WHY CAN’T THE BIG COMPANIES RESPECT US?

You know, I’ve been doing a lot of thinking recently. A lot of consideration about the industry we’re looking at. After my plea for a greater consumer awareness at the end of the Arkham Knight article, I was looking back over it and thinking about the statement I made – that the big publishers don’t respect us.

It’s not universally true, of course. Valve has a fairly good history of treating players with dignity. Nintendo make some mistakes in my mind, but I suspect that it’s usually down to stupidity rather than nastiness. There can be good publishers, I wouldn’t say otherwise. If it wasn’t possible for a publisher to be good, I wouldn’t spend so much time lamenting the fact that so few of them are.

But these paragons are a minority. For every Valve, there’s a dozen Activisions. For every Nintendo, there’s a dozen Ubisofts. And let’s not forget the real wicked witch, the black hole of gaming: Electronic Arts. That’s EA to you and me, or more possibly just AAAGH!

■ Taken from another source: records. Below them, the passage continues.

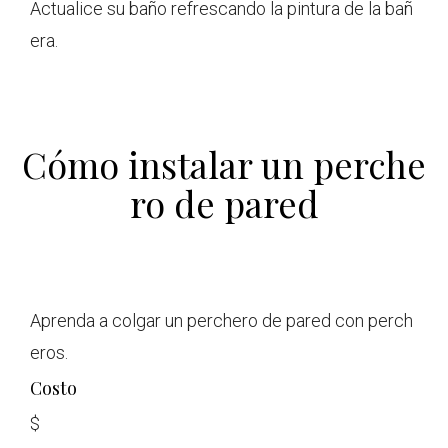
Actualice su baño refrescando la pintura de la bañ
era.
Cómo instalar un perche
ro de pared
Aprenda a colgar un perchero de pared con perch
eros.
Costo
$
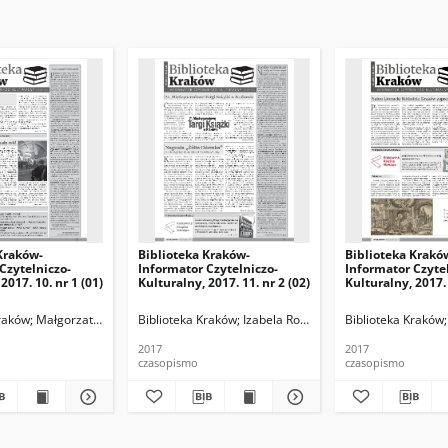
Kraków-
Biblioteka Kraków-
Biblioteka Krakó
Czytelniczo-
Informator Czytelniczo-
Informator Czyte
2017. 10. nr 1 (01)
Kulturalny, 2017. 11. nr 2 (02)
Kulturalny, 2017. 
edaktor naczelna), Paulina Knapik-Lizak (z-ca redaktora naczelnego), Agnieszka
Kraków
Małgorzata Dzierżymirska, Ludmiła Guzowska, Paulina Knapik (z-ca redakt
Biblioteka Kraków
Izabela Ronkiewicz-Brągiel (redakto
Biblioteka Kraków
2017
2017
czasopismo
czasopismo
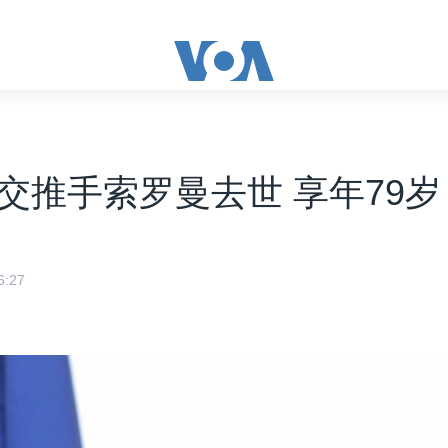
交推手索罗曼去世 享年79岁
:27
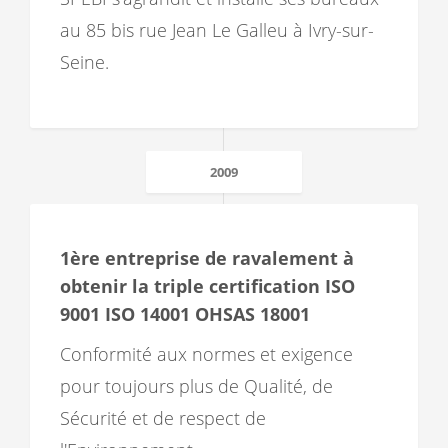
au 85 bis rue Jean Le Galleu à Ivry-sur-
Seine.
2009
1ère entreprise de ravalement à
obtenir la triple certification ISO
9001 ISO 14001 OHSAS 18001
Conformité aux normes et exigence
pour toujours plus de Qualité, de
Sécurité et de respect de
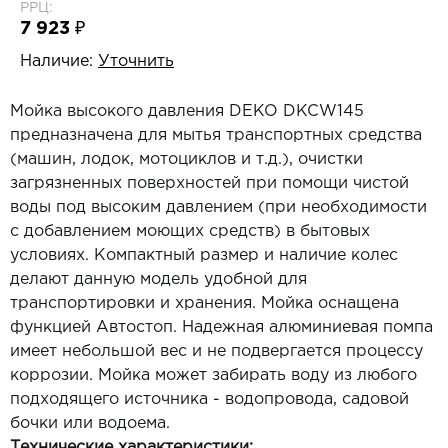
РРЦ:
7 923 ₽
Наличие:
Уточнить
Мойка высокого давления DEKO DKCW145
предназначена для мытья транспортных средства
(машин, лодок, мотоциклов и т.д.), очистки
загрязненных поверхностей при помощи чистой
воды под высоким давлением (при необходимости
с добавлением моющих средств) в бытовых
условиях. Компактный размер и наличие колес
делают данную модель удобной для
транспортировки и хранения. Мойка оснащена
функцией Автостоп. Надежная алюминиевая помпа
имеет небольшой вес и не подвергается процессу
коррозии. Мойка может забирать воду из любого
подходящего источника - водопровода, садовой
бочки или водоема.
Технические характеристики:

God, where to start? After looking at a truly bleak history, you can see how they got the “Worst Company In America” award for two years in a row. It would be strange to see them not get such an award after the tricks they’ve gotten up to.

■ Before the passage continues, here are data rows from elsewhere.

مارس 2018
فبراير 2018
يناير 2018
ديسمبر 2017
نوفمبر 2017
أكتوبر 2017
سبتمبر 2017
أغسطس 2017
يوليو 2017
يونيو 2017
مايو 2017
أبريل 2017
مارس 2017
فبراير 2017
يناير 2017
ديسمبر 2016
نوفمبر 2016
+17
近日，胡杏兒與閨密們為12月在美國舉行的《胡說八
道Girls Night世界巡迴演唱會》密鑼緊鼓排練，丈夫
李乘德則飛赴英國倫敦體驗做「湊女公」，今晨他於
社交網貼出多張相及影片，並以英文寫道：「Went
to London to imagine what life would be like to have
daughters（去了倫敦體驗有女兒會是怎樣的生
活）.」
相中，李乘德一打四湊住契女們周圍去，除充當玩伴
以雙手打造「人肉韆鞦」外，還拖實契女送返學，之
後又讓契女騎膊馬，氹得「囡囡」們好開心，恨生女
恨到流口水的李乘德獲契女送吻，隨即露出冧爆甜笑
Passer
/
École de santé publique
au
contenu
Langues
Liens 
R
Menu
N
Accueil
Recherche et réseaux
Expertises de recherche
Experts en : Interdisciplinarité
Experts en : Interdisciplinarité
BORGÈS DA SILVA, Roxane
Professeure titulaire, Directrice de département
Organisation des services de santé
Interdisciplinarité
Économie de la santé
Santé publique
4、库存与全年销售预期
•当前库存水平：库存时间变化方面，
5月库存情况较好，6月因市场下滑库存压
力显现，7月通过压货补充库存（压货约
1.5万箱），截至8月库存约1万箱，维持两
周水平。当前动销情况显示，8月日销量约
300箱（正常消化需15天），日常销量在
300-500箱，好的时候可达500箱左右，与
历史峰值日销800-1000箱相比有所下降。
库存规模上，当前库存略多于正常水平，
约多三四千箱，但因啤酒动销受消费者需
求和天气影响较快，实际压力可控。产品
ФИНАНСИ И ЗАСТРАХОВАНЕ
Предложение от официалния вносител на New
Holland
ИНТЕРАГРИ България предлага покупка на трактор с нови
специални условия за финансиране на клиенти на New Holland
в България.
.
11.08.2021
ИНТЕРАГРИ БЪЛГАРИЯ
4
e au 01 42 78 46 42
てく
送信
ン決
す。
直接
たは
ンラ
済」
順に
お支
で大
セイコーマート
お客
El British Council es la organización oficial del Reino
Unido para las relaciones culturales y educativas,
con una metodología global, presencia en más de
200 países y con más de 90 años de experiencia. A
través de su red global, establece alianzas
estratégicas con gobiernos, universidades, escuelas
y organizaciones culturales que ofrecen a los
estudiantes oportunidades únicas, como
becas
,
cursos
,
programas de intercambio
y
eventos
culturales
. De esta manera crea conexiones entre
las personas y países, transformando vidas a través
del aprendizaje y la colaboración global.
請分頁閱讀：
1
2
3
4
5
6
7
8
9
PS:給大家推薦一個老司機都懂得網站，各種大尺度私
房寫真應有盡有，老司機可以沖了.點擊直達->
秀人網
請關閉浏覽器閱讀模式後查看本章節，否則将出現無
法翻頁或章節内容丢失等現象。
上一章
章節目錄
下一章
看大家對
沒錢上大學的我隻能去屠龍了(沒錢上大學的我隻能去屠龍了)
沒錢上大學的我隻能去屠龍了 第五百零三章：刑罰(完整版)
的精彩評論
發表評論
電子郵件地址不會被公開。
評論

How about we start with their utterly awful creation, Origins? A service that will sell you downloadable EA games at the prices of physical copies, for no reason other than a blatant attempt to scrape money out of your wallet? How about the fact that they gouge more and more content out of each instalment of major franchises like The Sims, so that it can be sold additionally to you as DLC? What about the fact that they refuse to innovate and reduce all their products into bland, formulaic sludge to give everything a mass-market appeal, ironically pleasing nobody?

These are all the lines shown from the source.